The feedback gaps can only be closed when the working environment is diverse, dynamic, energetic, and innovative, and leaders are open and inclusive: Leadership is the state of the mind. The excellent feedback offers you the clue to see things you might ignore; gives you invaluable information to improve, triggers great questions to self-aware, and also provides you good intention to understand other parties with empathy and keen insight to help you grow and mature. When people in the organization are too “fit in,” they think the same and act the same, without challenging each other’s point of view; no wonder that the feedback gaps are enlarged, more blind spots are created to cause decision ineffectiveness, and communication bottlenecks stifle the speed of changes. In these change lagging business environments, people are used to getting stuck in the comfort zone and often make the compromise to be the “team player,” to keep” the old way to do things” mentality. In an innovative work environment, there is an integration of thinking, learning and doing, people enjoy the creative tension and constructive feedback. The constructive criticism and honest well-wishes provide you excellent advice or feedback to make continuous improvement.

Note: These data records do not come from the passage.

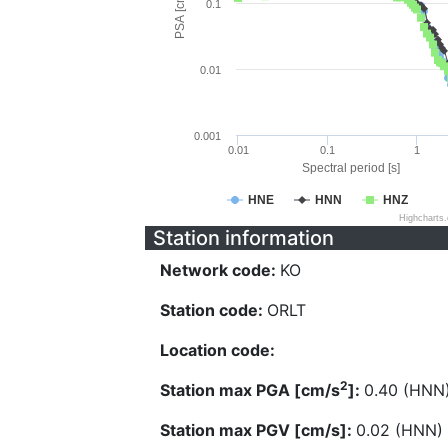
PSA [cm/s^2]
0.1
0.01
0.001
0.01
0.1
1
Spectral period [s]
HNE
HNN
HNZ
Highcharts
Station information
Network code:
KO
Station code:
ORLT
Location code:
2
Station max PGA [cm/s
]:
0.40 (HNN
Station max PGV [cm/s]:
0.02 (HNN)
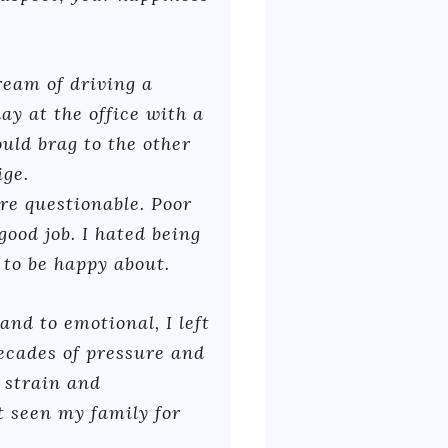
ream of driving a
ay at the office with a
ould brag to the other
ige.
re questionable. Poor
good job. I hated being
e to be happy about.
nd to emotional, I left
ecades of pressure and
l strain and
t seen my family for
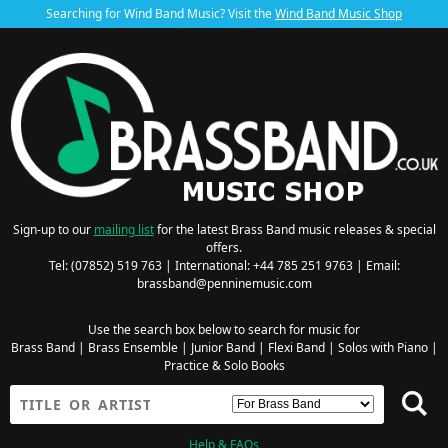
Searching for Wind Band Music? Visit the
Wind Band Music Shop
Sign-up to our
mailing list
for the latest Brass Band music releases & special
offers.
Tel: (07852) 519 763 | International: +44 785 251 9763 | Email:
brassband@penninemusic.com
Use the search box below to search for music for
Brass Band
|
Brass Ensemble
|
Junior Band
|
Flexi Band
|
Solos with Piano
|
Practice & Solo Books
Help & FAQs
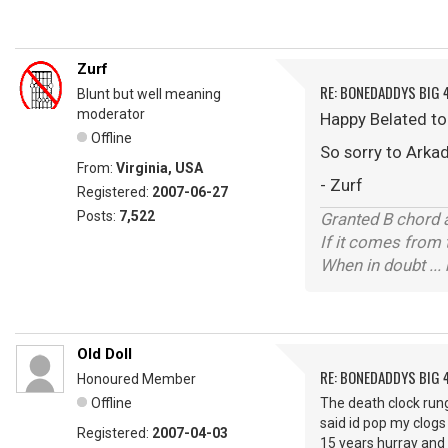
Zurf
RE: BONEDADDYS BIG 
Blunt but well meaning
moderator
Happy Belated t
Offline
So sorry to Arkad
From:
Virginia, USA
- Zurf
Registered:
2007-06-27
Posts:
7,522
Granted B chord a
If it comes from 
When in doubt ... 
Old Doll
RE: BONEDADDYS BIG 
Honoured Member
Offline
The death clock rung
said id pop my clogs
Registered:
2007-04-03
15 years hurray and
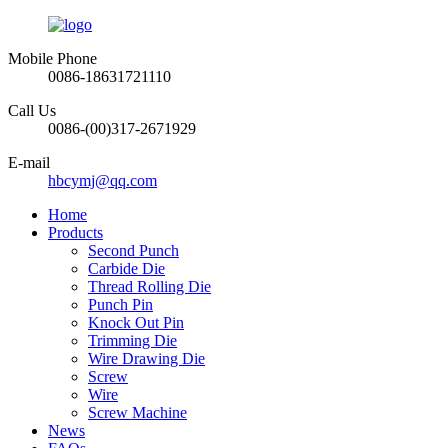
Mobile Phone
0086-18631721110
Call Us
0086-(00)317-2671929
E-mail
hbcymj@qq.com
Home
Products
Second Punch
Carbide Die
Thread Rolling Die
Punch Pin
Knock Out Pin
Trimming Die
Wire Drawing Die
Screw
Wire
Screw Machine
News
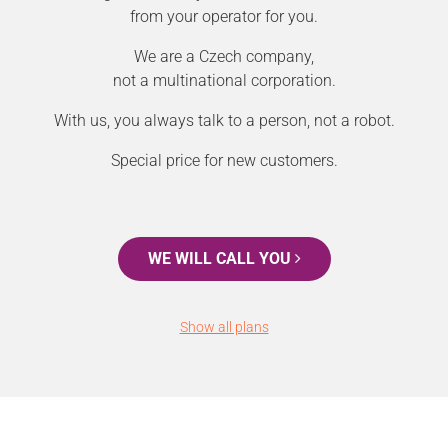
from your operator for you.
We are a Czech company,
not a multinational corporation.
With us, you always talk to a person, not a robot.
Special price for new customers.
WE WILL CALL YOU
Show all plans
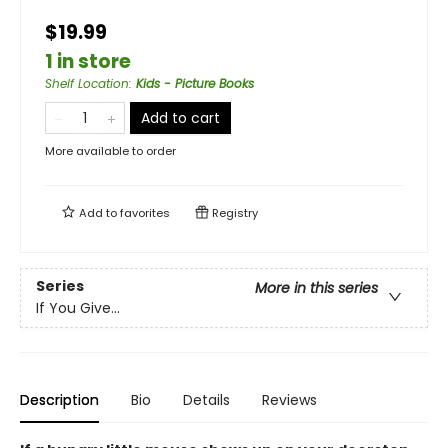
$19.99
1 in store
Shelf Location
:
Kids - Picture Books
Add to cart
More available to order
Add to
favorites
Registry
Series
More in this series
If You Give...
Description
Bio
Details
Reviews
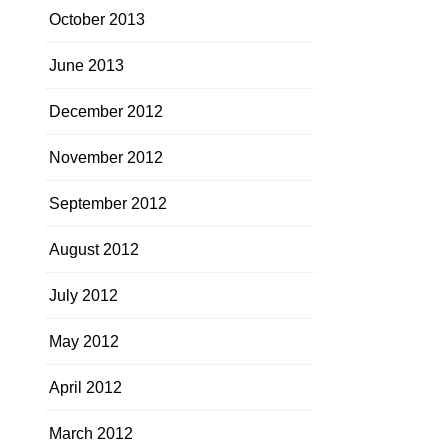
October 2013
June 2013
December 2012
November 2012
September 2012
August 2012
July 2012
May 2012
April 2012
March 2012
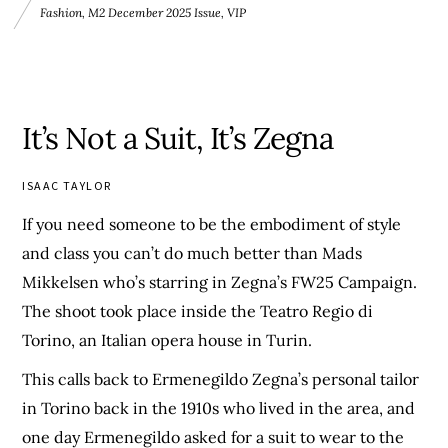
Fashion
,
M2 December 2025 Issue
,
VIP
It’s Not a Suit, It’s Zegna
ISAAC TAYLOR
If you need someone to be the embodiment of style
and class you can’t do much better than Mads
Mikkelsen who’s starring in Zegna’s FW25 Campaign.
The shoot took place inside the Teatro Regio di
Torino, an Italian opera house in Turin.
This calls back to Ermenegildo Zegna’s personal tailor
in Torino back in the 1910s who lived in the area, and
one day Ermenegildo asked for a suit to wear to the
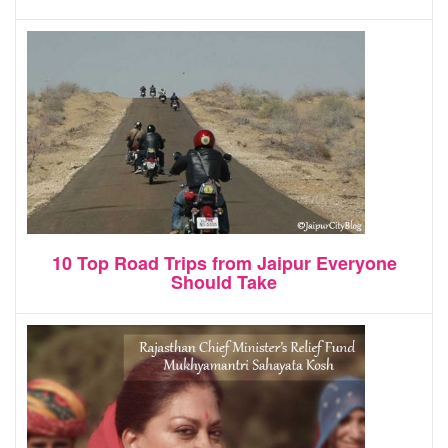
10 Top Road Trips from Jaipur Everyone
Should Take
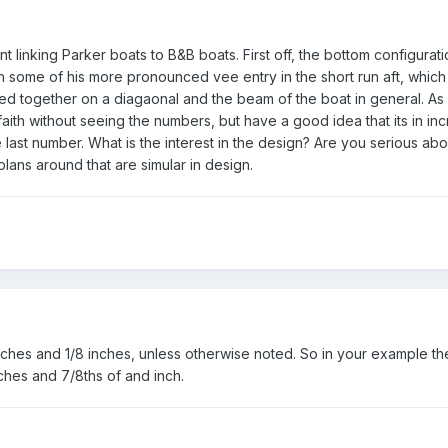
t linking Parker boats to B&B boats. First off, the bottom configurati
n some of his more pronounced vee entry in the short run aft, which
d together on a diagaonal and the beam of the boat in general. As 
ith without seeing the numbers, but have a good idea that its in in
 last number. What is the interest in the design? Are you serious ab
lans around that are simular in design.
inches and 1/8 inches, unless otherwise noted. So in your example th
ches and 7/8ths of and inch.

Digital CIOs need to be the fiercest critic to themselves for improving their leadership maturity, they should also be the constructive feedback providers to the business and ensure the company as a whole can achieve much more than the sum of pieces. They need to be the honest well-wisher to their IT teams for encouraging innovation, unlocking talent potential, and amplifying collective human capability. So, CIOs can truly become the change agent and transformational leader.